When I was 27, I was appointed General Manager of Rick Stein’s operations in Cornwall. I was way out of my depth, but I gave my life and soul to the role for four years and learned mostof what I know about about running restaurants.

You’ve had an unusual career path. Having opened and run successful restaurants for 10 years – Sam’s Brasserie in Chiswick and Harrison’s in Balham –  you sold up in 2015 and then a few years later started all over again. How did that come about?

I had been quite unwell – clearly I was suffering from some sort of burn-out – and then I received an offer that gave me an exit. I had the romantic idea of buying a hotel in the Cotswolds…

Then I was asked me to come back to the area, so I had a look at this site and it felt right – in a perfect position beside the river. I said to my investors I would do one restaurant, so my work/life balance would be better than it had been before… [Sam grins in acknowledgement that it hasn’t worked out quite like that].

Weirdly, it was lockdown that caused us to want to expand. The Covid pandemic struck just four and a half months after we opened, at a point when we had no money in the bank. Some restaurants closed down at the time because they couldn’t manage their cash flow. We survived because we had a large West London fan base – we weren’t a brand new restaurant in a sense, we had history – and we also had four months of great feedback. 

So we set up a pledge page and were quite vocal in saying ‘We need help’. We received £100,000 in pledges, which provided the cash flow we needed to survive – and it also meant we had customers who were committed to coming back when we reopened, which gave us a bit of a club feel.

We opened our storage unit at the back of the restaurant as a shop [Sam’s Larder] during Covid, then the café on the corner opposite the shop wanted to close after the pandemic, and we loved the site, so we took it on [Sam’s Kitchen].

Chiswick also felt right, and during the pandemic I was cycling along the river a couple of times of week and came across the new Brentford Project, by Ballymore, which I felt was a great community. 

We took a punt to go in early at Brentford – we were brand new and there was not a lot of footfall to start with, things were slow.
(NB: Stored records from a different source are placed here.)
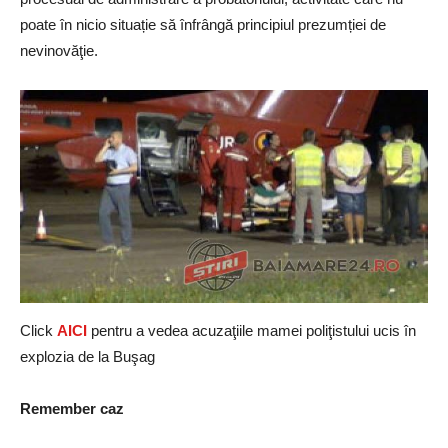
poate în nicio situație să înfrângă principiul prezumției de
nevinovăţie.
Click
AICI
pentru a vedea acuzaţiile mamei poliţistului ucis în
explozia de la Buşag
Remember caz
But the area came alive during the summer and people are now finding us – you win a lot of favour with the residents for going in early, and we also attract people who already know us from Chiswick, as well as people from nearby areas like Ealing or Richmond or Isleworth.
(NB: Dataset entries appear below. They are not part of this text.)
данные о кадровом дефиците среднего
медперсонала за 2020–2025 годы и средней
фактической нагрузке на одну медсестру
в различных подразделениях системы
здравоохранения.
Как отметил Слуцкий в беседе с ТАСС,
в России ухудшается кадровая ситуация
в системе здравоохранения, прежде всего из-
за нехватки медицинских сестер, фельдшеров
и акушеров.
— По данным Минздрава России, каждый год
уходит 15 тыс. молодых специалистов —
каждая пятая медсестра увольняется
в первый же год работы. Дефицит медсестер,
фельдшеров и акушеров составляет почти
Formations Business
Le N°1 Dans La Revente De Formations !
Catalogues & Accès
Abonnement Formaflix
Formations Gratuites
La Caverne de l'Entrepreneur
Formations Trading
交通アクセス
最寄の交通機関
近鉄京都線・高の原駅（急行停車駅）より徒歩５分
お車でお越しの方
It is interesting to hear that this was all in a sense a response to the pandemic. How has it changed things?

Dining out changed forever after Covid, and that has certainly shaped what Sam’s Riverside has become. More people work from home, and people don’t want to travel as much. People also eat much earlier. It used to be that we’d have no bookings before 7pm, whereas now we can be full by 5.30 or 6. And while recruiting staff is hard, a lot of my guys don’t want to commute into the West End or the City any more. 

So how do you feel about future prospects?
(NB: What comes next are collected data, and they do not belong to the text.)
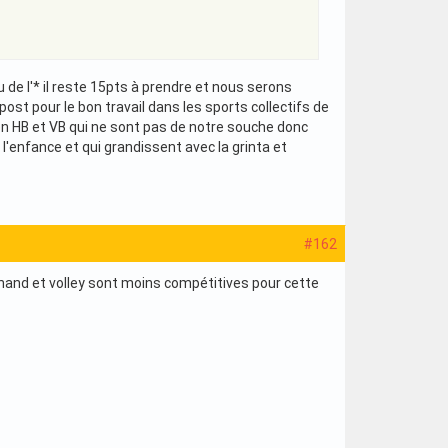
 de l'* il reste 15pts à prendre et nous serons
st pour le bon travail dans les sports collectifs de
s en HB et VB qui ne sont pas de notre souche donc
l'enfance et qui grandissent avec la grinta et
#162
de hand et volley sont moins compétitives pour cette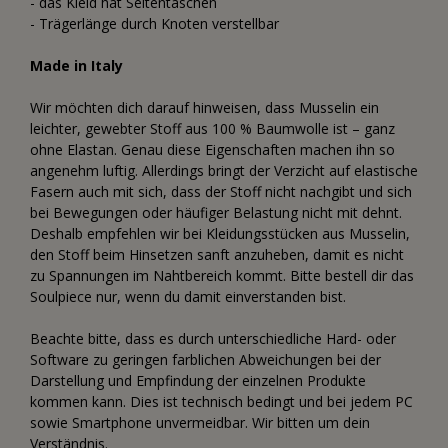
- das Kleid hat Seitentaschen
- Trägerlänge durch Knoten verstellbar
Made in Italy
Wir möchten dich darauf hinweisen, dass Musselin ein
leichter, gewebter Stoff aus 100 % Baumwolle ist – ganz
ohne Elastan. Genau diese Eigenschaften machen ihn so
angenehm luftig. Allerdings bringt der Verzicht auf elastische
Fasern auch mit sich, dass der Stoff nicht nachgibt und sich
bei Bewegungen oder häufiger Belastung nicht mit dehnt.
Deshalb empfehlen wir bei Kleidungsstücken aus Musselin,
den Stoff beim Hinsetzen sanft anzuheben, damit es nicht
zu Spannungen im Nahtbereich kommt. Bitte bestell dir das
Soulpiece nur, wenn du damit einverstanden bist.
Beachte bitte, dass es durch unterschiedliche Hard- oder
Software zu geringen farblichen Abweichungen bei der
Darstellung und Empfindung der einzelnen Produkte
kommen kann. Dies ist technisch bedingt und bei jedem PC
sowie Smartphone unvermeidbar. Wir bitten um dein
Verständnis.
As a whole, considering how affluent the area is, there is still not a huge variety of restaurants in West London. That’s partly because of the lack of suitable property, which means rents are high proportionately – certainly compared with East London. 

Trade is still very unpredictable, and is pretty much the hardest trading many of us have every known. Some of the chains are faltering a bit, but if some of them don’t survive, that opens opportunities for younger people coming into the market. And there are always opportunities for good operators. I think restaurants should never be average, and that people are getting bored with some of the chains. 

Value for money, perceived value, is so important, too – I am amazed at what some restaurants get away with charging. Of course, we’re all in business to make money, but you have to take a long-term view, whereas the chains are often owned by money men who need to make a return – and if money is the object, possibly the customer will suffer.

I just hope London doesn’t become too expensive to operate in.